HBO is medical procedure of breathing the 100% oxygen under pressures higher than atmospheric pressure is and it carries out into hyperbaric chambers. Contemporary, HBO changes the rheological blood characteristic, recovers the function of blood vessels endothelium and it has good antiaggregation effects. The oxygen’s pharmacokinetic and neo-angiogenesis effects and its effect on oxygen-dependent reactions inside the mitochondria’s and homeopathy effect on the other organs are the reasons to use HBO in the treatment of HF. Nuclear imaging by SPECT imaging in the evaluation between ischemic and non-ischemic HF we performed, and followed with quantification per segments before and after therapy in the evaluation positive therapeutic effect. We also performed RNV like gold standard in the evaluation global and regional LVEF before and after the therapy. In the pilot study with 18 patients, we had recovery perfusion in all patients with non-ischemic HF. Before therapy we finding with RNV average measured LVEF was 23.4%. After treatment LVEF measured average 34, 3%. The results was increase by 10, 9% (from 5% to 20% measured individually).
Conclusion of this pilot study was that diagnostic information finding by nuclear cardiology (perfusion and function) suggested significantly positive therapy effects HBO and Erythropoietin in the therapy of heart failure ischemic and non-ischemic origin.
Case report 1. Patient female with multi vessel disease by coronarography
Case report 2. Male with non-ischemic heart failure
SPECT scan performed before HBO = EPO therapy
Radionuclide venticulography performed before and after HBO = EPO therapy when we seen the greatest increase of LVEF with improve wall motion and regional kinetics
The field of cardiovascular imaging is changing. In one hand, myocardial perfusion imaging is a well/established clinical technique for the diagnostic and prognostic workup of coronary artery disease. It has been the mainstay of nuclear cardiology for decades. On the other hand, several alternative imaging methodologies for noninvasive functional assessment of ischemic heart disease have emerged, and noninvasive coronary angiography is becoming a clinical reality. Nuclear imaging technology has progressed significantly toward higher sensitivity and resolution, and novel, highly specific radiotracers have been introduced. These developments are indicator of steady evolution of nuclear cardiology beyond the assessment of myocardial perfusion and toward characterization of biologic events on the tissue level. It is hoped that radiotracers techniques, with their unique translational potential and their superior detection sensitivity, will take a leading role in personalized cardiovascular medicine, in which therapeutic and/or preventive strategies are based on individual disease biology. The value of more specific imaging targets, which are increasingly entering clinical practice. This includes imaging of heart failure, absolute quantification of myocardial blood flow, imaging of myocardial metabolism, and imaging of the cardiac autonomic nervous system.

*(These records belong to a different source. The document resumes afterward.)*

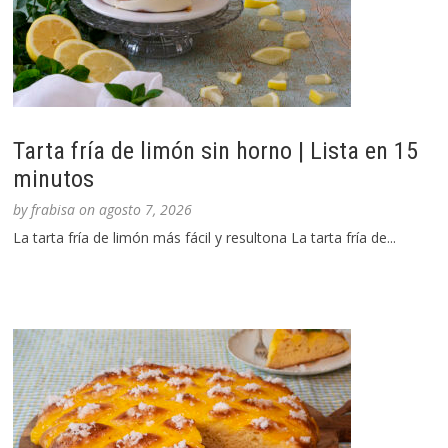
Tarta fría de limón sin horno | Lista en 15
minutos
by
frabisa
on
agosto 7, 2026
La tarta fría de limón más fácil y resultona La tarta fría de...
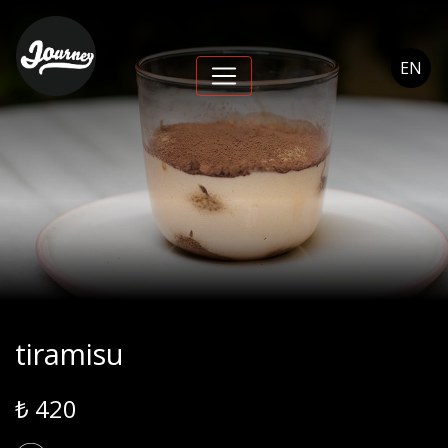
tiramisu - Journey
Cihangir
EN
tiramisu
₺ 420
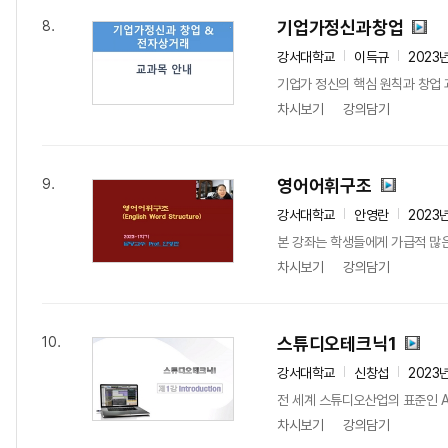
기업가정신과창업
8.
강서대학교
이득규
2023
기업가 정신의 핵심 원칙과 창업 
차시보기
강의담기
영어어휘구조
9.
강서대학교
안영란
2023
본 강좌는 학생들에게 가급적 많은
차시보기
강의담기
스튜디오테크닉1
10.
강서대학교
신창섭
2023
전 세계 스튜디오산업의 표준인 AVID
차시보기
강의담기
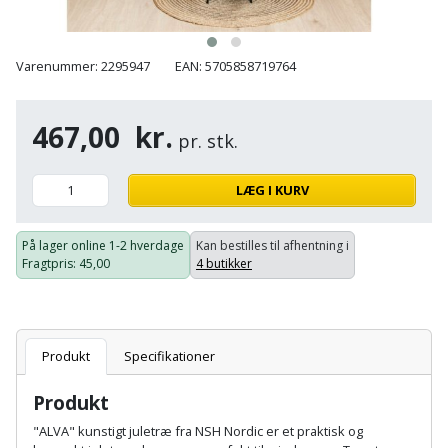
Batteri
kr.
og
Rør
Brænde
Fugtsikring
Fugepistol
Motorenhed
afrensning
og
Betonsliber
og
fittings
Varenummer: 2295947
EAN: 5705858719764
Brændeovn
Garageport
Motorsav
Spartelmasse
skumpistol
Guides
Bindemaskine
og
til
Stålvask
Brandslukker
Gelænder
467,00
kr.
Gevindskærer
kædesav
væg
pr. stk.
Bits
Gaveideer
Ventilation
Brugskunst
Gips
Gipsværktøj
Motorsav
Tape
og
Bor
LÆG I KURV
Aktiviteter
og
indeklima
Camping
Grundmursplader
Glasløfter
Bordrundsav
kædesav
På lager online
1-2 hverdage
Kan bestilles til afhentning i
tilbehør
Damprengøring
Fragtpris
: 45,00
4 butikker
Hardieplank
Glasskærer
Bore-
brædder
og
Pælebor
Dørmåtte
Hæftepistol
skruemaskine
Hemsestige
og
Plæneklipper
Produkt
Specifikationer
Dørrist
-
Borehammer
Isolering
Produkt
hammer
Plæneklipper
Drivhus
Boremaskinetilbehør
tilbehør
"ALVA" kunstigt juletræ fra NSH Nordic er et praktisk og
Komposit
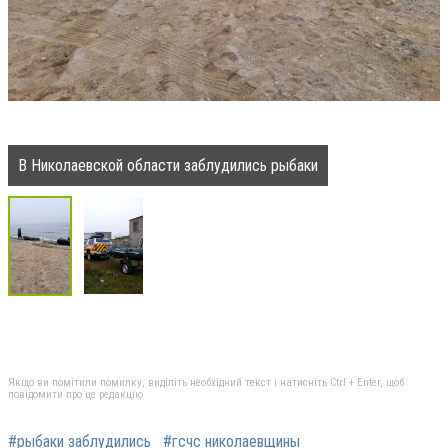
В Николаевской области заблудились рыбаки
Якщо ви помітили помилку, виділіть необхідний текст і натисніть Ctrl + Enter, щоб
повідомити про це редакцію
#рыбаки заблудились
#гсчс николаевщины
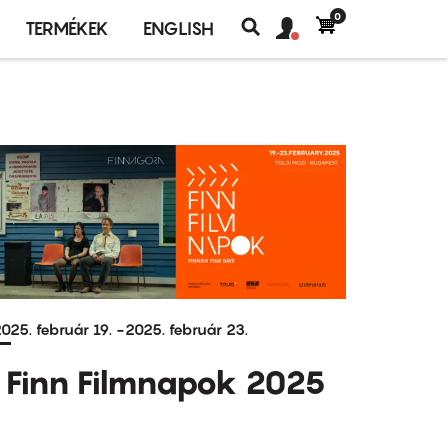
0
Felhasználó
Felhasználói
TERMÉKEK
ENGLISH
fiók
Keresés
fiók
menü
menüje
025. február 19.
-
2025. február 23.
Finn Filmnapok 2025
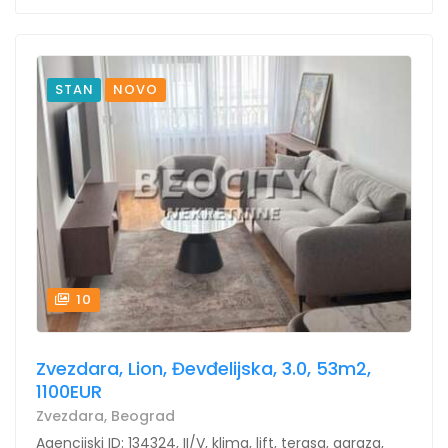
STAN
NOVO
10
Zvezdara, Lion, Đevđelijska, 3.0, 53m2,
1100EUR
Zvezdara, Beograd
Agencijski ID: 134324, II/V, klima, lift, terasa, garaza,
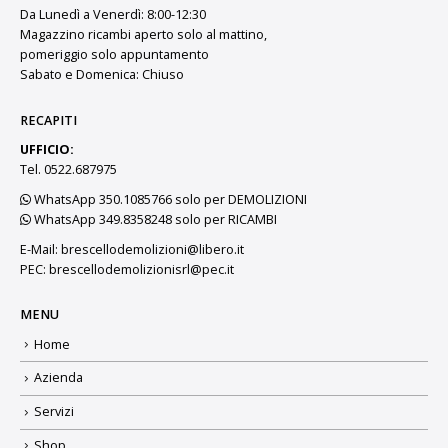
Da Lunedì a Venerdì: 8:00-12:30
Magazzino ricambi aperto solo al mattino,
pomeriggio solo appuntamento
Sabato e Domenica: Chiuso
RECAPITI
UFFICIO:
Tel. 0522.687975
WhatsApp 350.1085766 solo per DEMOLIZIONI
WhatsApp 349.8358248 solo per RICAMBI
E-Mail:
brescellodemolizioni@libero.it
PEC:
brescellodemolizionisrl@pec.it
MENU
Home
Azienda
Servizi
Shop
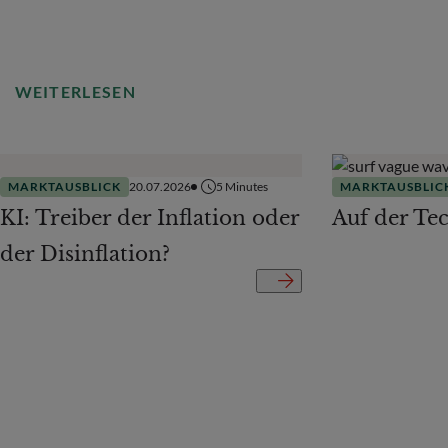
WEITERLESEN
MARKTAUSBLICK
20.07.2026
5
Minutes
MARKTAUSBLIC
KI: Treiber der Inflation oder
Auf der Te
der Disinflation?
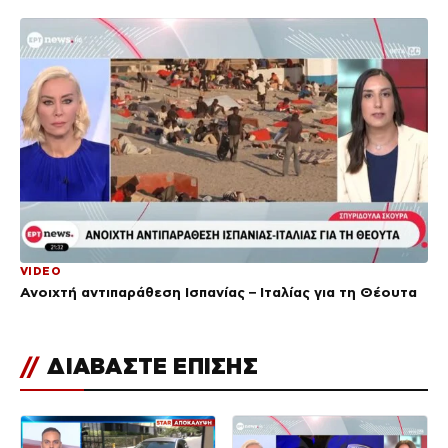
VIDEO
Ανοιχτή αντιπαράθεση Ισπανίας – Ιταλίας για τη Θέουτα
//
ΔΙΑΒΑΣΤΕ ΕΠΙΣΗΣ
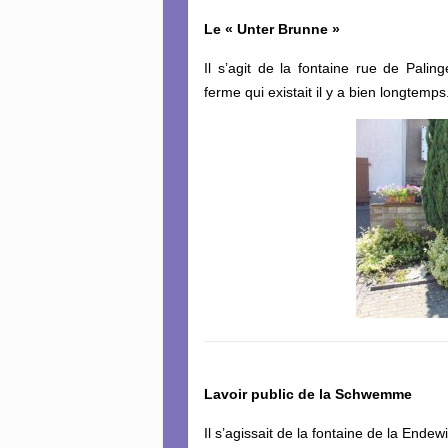
Le « Unter Brunne »
Il s’agit de la fontaine rue de Pali
ferme qui existait il y a bien longtemps
Lavoir public de la Schwemme
Il s’agissait de la fontaine de la Ende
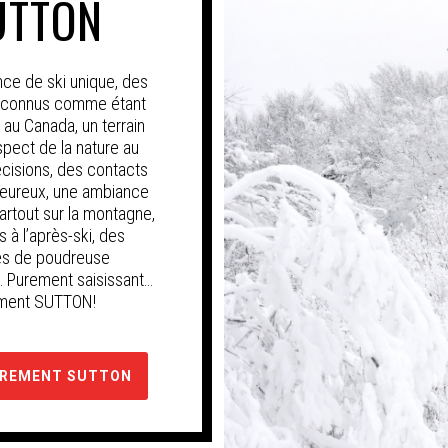
UTTON
ce de ski unique, des
econnus comme étant
s au Canada, un terrain
espect de la nature au
cisions, des contacts
leureux, une ambiance
artout sur la montagne,
s à l’après-ski, des
es de poudreuse
Purement saisissant…
ment SUTTON!
UREMENT SUTTON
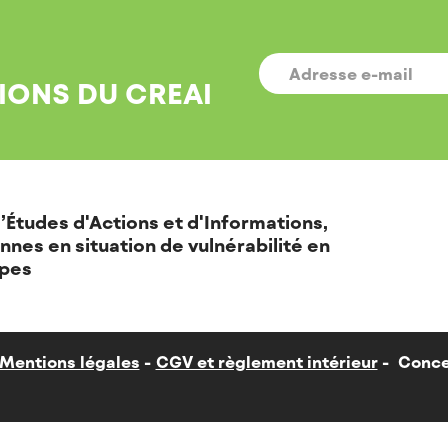
E-
MAIL
*
IONS DU CREAI
’Études d'Actions et d'Informations,
nnes en situation de vulnérabilité en
pes
Mentions légales
CGV et règlement intérieur
Conce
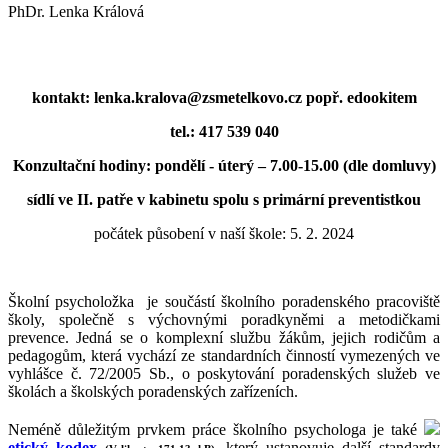
PhDr. Lenka Králová
kontakt: lenka.kralova@zsmetelkovo.cz popř. edookitem
tel.: 417 539 040
Konzultační hodiny: pondělí - úterý – 7.00-15.00 (dle domluvy)
sídlí ve II. patře v kabinetu spolu s primární preventistkou
počátek působení v naší škole: 5. 2. 2024
Školní psycholožka je součástí školního poradenského pracoviště
školy, společně s výchovnými poradkyněmi a metodičkami
prevence. Jedná se o komplexní službu žákům, jejich rodičům a
pedagogům, která vychází ze standardních činností vymezených ve
vyhlášce č. 72/2005 Sb., o poskytování poradenských služeb ve
školách a školských poradenských zařízeních.
Neméně důležitým prvkem práce školního psychologa je také
etický kodex
, který ustanovuje další standardy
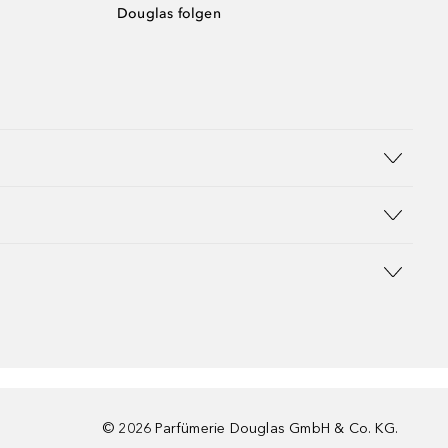
Douglas folgen
©
2026
Parfümerie Douglas GmbH & Co. KG.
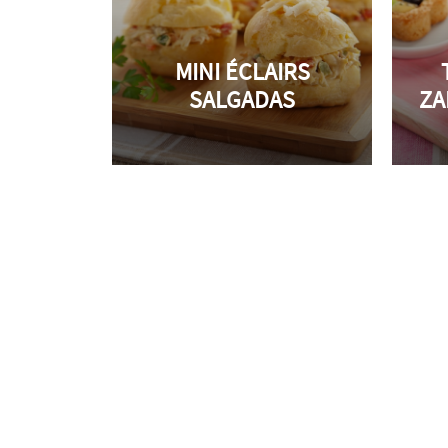
MINI ÉCLAIRS
SALGADAS
ZA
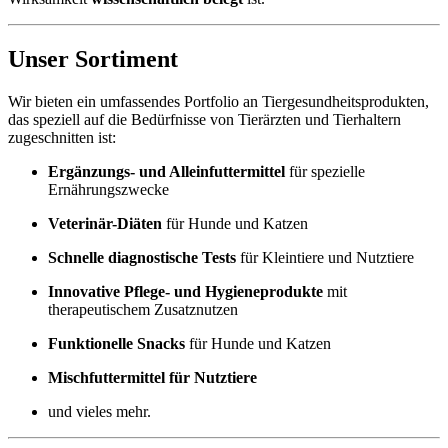
Unser Sortiment
Wir bieten ein umfassendes Portfolio an Tiergesundheitsprodukten,
das speziell auf die Bedürfnisse von Tierärzten und Tierhaltern
zugeschnitten ist:
Ergänzungs- und Alleinfuttermittel
für spezielle
Ernährungszwecke
Veterinär-Diäten
für Hunde und Katzen
Schnelle diagnostische Tests
für Kleintiere und Nutztiere
Innovative Pflege- und Hygieneprodukte
mit
therapeutischem Zusatznutzen
Funktionelle Snacks
für Hunde und Katzen
Mischfuttermittel für Nutztiere
und vieles mehr.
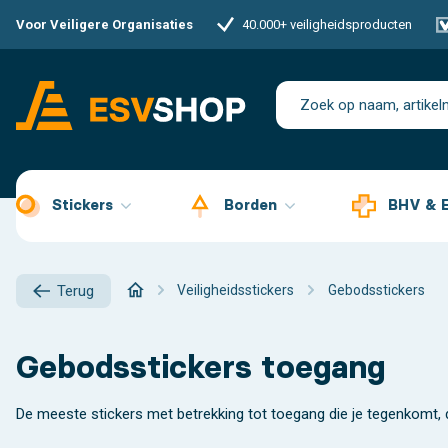
Voor Veiligere Organisaties
40.000+ veiligheidsproducten
Stickers
Borden
BHV & 
Veiligheidsstickers
Gebodsstickers
Terug
Gebodsstickers toegang
De meeste stickers met betrekking tot toegang die je tegenkomt,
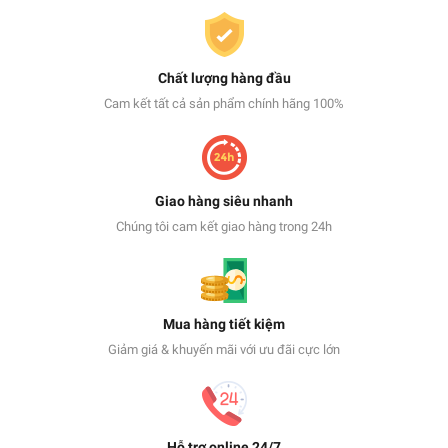
Chất lượng hàng đầu
Cam kết tất cả sản phẩm chính hãng 100%
Giao hàng siêu nhanh
Chúng tôi cam kết giao hàng trong 24h
Mua hàng tiết kiệm
Giảm giá & khuyến mãi với ưu đãi cực lớn
Hỗ trợ online 24/7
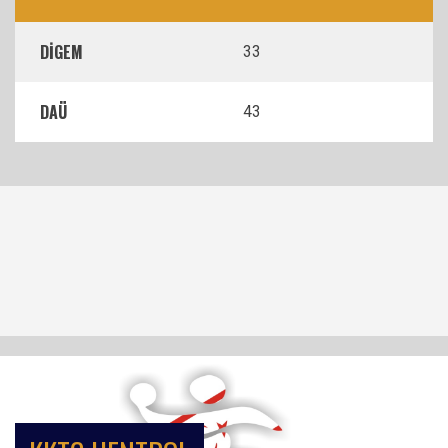
DİGEM
33
DAÜ
43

The goal of this chapter is to provide the reader with a comprehensive overview of the most recent development in nuclear cardiology, in the era of interventional cardiology. It is hoped that the reader, after going through this article, will share the enthusiasm of the author for this discipline, which holds the potential to be a key component in the new paradigm of early detection coronary artery disease for indication for interventional cardiology, as well as assessment new therapeutic effect (HBO + EPO) of heart failure.